The City legal market is steadily becoming more gay-friendly, if a Stonewall student guide is any indication.

Seven firms made it into this year’s student careers guide published by Stonewall, which promotes the rights of gay, lesbian and bisexual people. Only one, Pinsent Masons, made the cut last year.

Clifford Chance, Herbert Smith, Linklaters, Mayer Brown Rowe & Maw (MBRM), Pinsents, Simmons & Simmons and The Law Society were all named in the guide as “safe” places for people of all sexual orientations, as reported on www.the (31 October).

Baker & McKenzie is on Stonewall’s list of ‘diversity champions’, but joined after the student book went to press.

The minimum requirements firms had to meet to be considered by Stonewall were to ensure equal benefits to same-sex couples, to encourage employee network groups and to ensure a zero-tolerance policy on homophobia in the workplace.

One contentious point among firms was publishing diversity statistics, including sexual orientation, on their websites. Simmons’ website states that 1.55 per cent (which would equate to around 15 people) of its London staff is not heterosexual. Linklaters, meanwhile, publishes statistics only for its US office, where one partner out of the 23 in New York was openly ‘out’.

Other firms were considering publishing statistics. Bakers head of diversity Samantha Mobley told The Lawyer: “We’re still thinking about whether we should monitor sexuality. We certainly have a number of openly gay partners, but it’s a privacy issue. That information can be sensitive.”

Pinsents has just collated diversity data, including information on sexuality, for the first time firmwide, including from its offices in China and Dubai. Although the results are not yet available, Pinsents HR director Jonathan Bond said there were few interviewees who chose not to disclose their sexuality.

Although the increase in firms named in the guide is encouraging, no firm is included on Stonewall’s index of the 100 most gay-friendly workplaces.

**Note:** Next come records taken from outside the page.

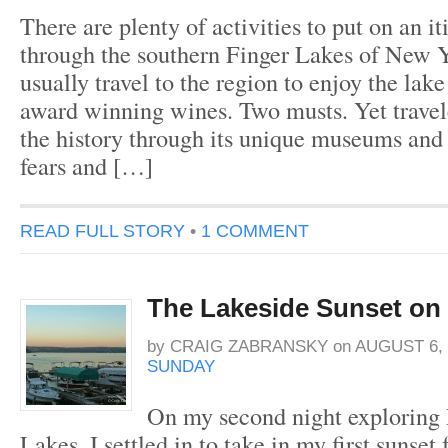
There are plenty of activities to put on an it
through the southern Finger Lakes of New Y
usually travel to the region to enjoy the lak
award winning wines. Two musts. Yet travele
the history through its unique museums and l
fears and […]
READ FULL STORY
•
1 COMMENT
The Lakeside Sunset on
by
CRAIG ZABRANSKY
on
AUGUST 6, 
SUNDAY
On my second night exploring
Lakes, I settled in to take in my first sunset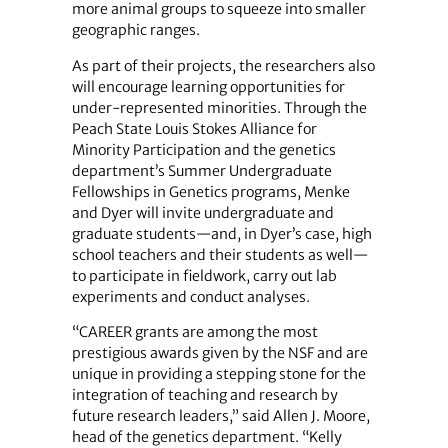
more animal groups to squeeze into smaller
geographic ranges.
As part of their projects, the researchers also
will encourage learning opportunities for
under-represented minorities. Through the
Peach State Louis Stokes Alliance for
Minority Participation and the genetics
department’s Summer Undergraduate
Fellowships in Genetics programs, Menke
and Dyer will invite undergraduate and
graduate students—and, in Dyer’s case, high
school teachers and their students as well—
to participate in fieldwork, carry out lab
experiments and conduct analyses.
“CAREER grants are among the most
prestigious awards given by the NSF and are
unique in providing a stepping stone for the
integration of teaching and research by
future research leaders,” said Allen J. Moore,
head of the genetics department. “Kelly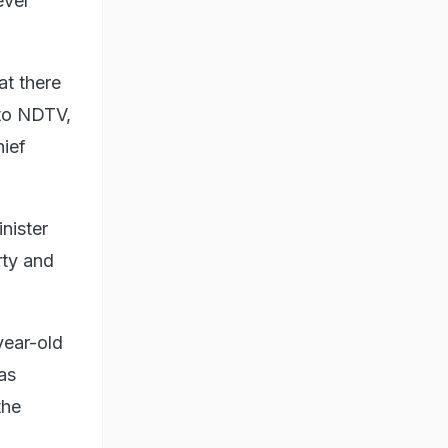
ever
at there
 to NDTV,
hief
nister
rty and
year-old
as
the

MBRM London managing partner Paul Maher said: “We’re committed to promoting a working environment based on inclusivity and we’re under no illusions that this is a major ongoing challenge.”

But Pinsents head of property Adrian Barlow, who is “comfortable with being known as a gay man”, predicted an increase in firms credited by Stonewall.

“What’s important to us is inclusiveness,” he said. “If someone’s valued, then they’re comfortable with who they are and that makes them more confident at their job. It’s just a good business decision.”